British restaurateur

Jamie Barber (born in 1971 in Hampstead, London) is a British restaurateur, founder and CEO of Hush restaurant in Mayfair, London, the Hache Burgers chain and the Cabana Brazilian Barbecue group. He also founded and co-owned restaurants including Villandry, Japanese restaurant Sake No Hana, and the Italian casual dining brand, Kitchen Italia.

Barber studied at Bristol University and trained as an entertainment lawyer at media law firm Harbottle & Lewis where he acted for clients including Sir Roger Moore. In 2000, he left Harbottle & Lewis to work with Sir Roger's son, Geoffrey, to create a new venue, Hush, with founding shareholders including Evgeny Lebedev, Geoffrey and Sir Roger Moore. He has since opened two smaller Hush brasseries in Holborn, and St Paul's in May 2013. In May 2014, Hush Mayfair received the prestigious "Test of Time" award at the Tatler Restaurant Awards. The award recognises restaurants over 10 years old which, in the words of host/Tatler Restaurant Awards editor Jeremy Wayne, "are still as good as the day they opened". In 2017, Hush's popular cocktail bar, Aviator, received the "Best Bar in London" award at the London Club & Bar Awards.

In November 2011, Barber and his business partner, Momo Restaurant founder David Ponté, opened Cabana, a small group of casual Brazilian street food restaurants.

In May 2015, Barber became one of a high-profile consortium, dubbed the 'super eight', to have backed a £5m funding round for Reds True Barbecue, a fast-growing chain of Yorkshire smokehouse restaurants. Barber also acts as a Board Advisor for Zing Zing, the London-based Chinese takeaway start-up, which caught the eye of Goldman Sachs vice chairman Michael Sherwood, alongside 230 other armchair investors on Crowdcube.
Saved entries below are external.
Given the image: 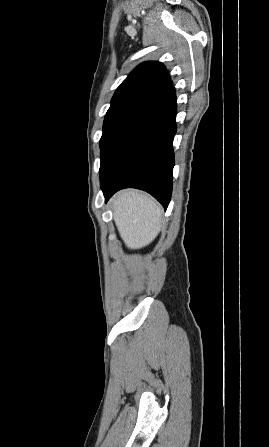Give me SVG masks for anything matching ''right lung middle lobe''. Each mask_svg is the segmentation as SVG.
Segmentation results:
<instances>
[{
    "mask_svg": "<svg viewBox=\"0 0 269 447\" xmlns=\"http://www.w3.org/2000/svg\"><path fill=\"white\" fill-rule=\"evenodd\" d=\"M131 113V111L123 110L118 112L109 113L105 116L103 124V134L100 140L101 152L104 149L106 140L117 127V125Z\"/></svg>",
    "mask_w": 269,
    "mask_h": 447,
    "instance_id": "dd1d6c3e",
    "label": "right lung middle lobe"
}]
</instances>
The following year Barber teamed up with fellow restaurateurs Ed Standring, the former managing director of Richoux Group, and Ian Neill, former chief executive of Wagamama, to buy gourmet burger restaurant group Haché. The group have refurbished the five existing London restaurants and have now opened a sixth in Holborn and a seventh in Kingston.
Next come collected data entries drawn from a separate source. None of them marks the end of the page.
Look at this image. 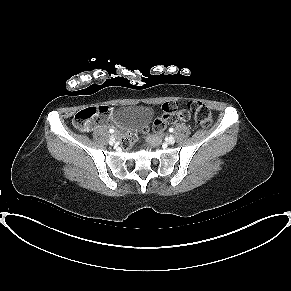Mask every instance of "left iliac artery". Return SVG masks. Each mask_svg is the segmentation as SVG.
<instances>
[{
    "mask_svg": "<svg viewBox=\"0 0 291 291\" xmlns=\"http://www.w3.org/2000/svg\"><path fill=\"white\" fill-rule=\"evenodd\" d=\"M169 131H170V132H173V131H174V129H173V128H170V129H169Z\"/></svg>",
    "mask_w": 291,
    "mask_h": 291,
    "instance_id": "44dca946",
    "label": "left iliac artery"
}]
</instances>
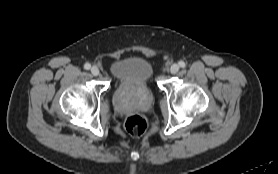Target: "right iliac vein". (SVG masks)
Segmentation results:
<instances>
[{
  "instance_id": "63e3f726",
  "label": "right iliac vein",
  "mask_w": 278,
  "mask_h": 174,
  "mask_svg": "<svg viewBox=\"0 0 278 174\" xmlns=\"http://www.w3.org/2000/svg\"><path fill=\"white\" fill-rule=\"evenodd\" d=\"M91 74L94 75V76H97V75L99 74V69H98V67L93 66V67L91 68Z\"/></svg>"
}]
</instances>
In July 2021, Barber and former Hear'Say singer Myleene Klass founded My Supper Hero—a finish-at-home meal kit start-up which launched to the public in October 2021.

In recognition of the contribution Barber has made to the restaurant business, he was nominated at the Tatler Restaurant Awards for "Outstanding Contribution to London Restaurants".

==Personal life==
Barber is a jazz pianist, and has produced and written for a band called Primitiva, signed to Warner Chappell Music and George Michael's record label, Aegean Records. He is the son of Martin Barber, property entrepreneur and founder of Capital & Regional Properties, and the brother of author Lizzy Barber. He is married to Clare and has a daughter.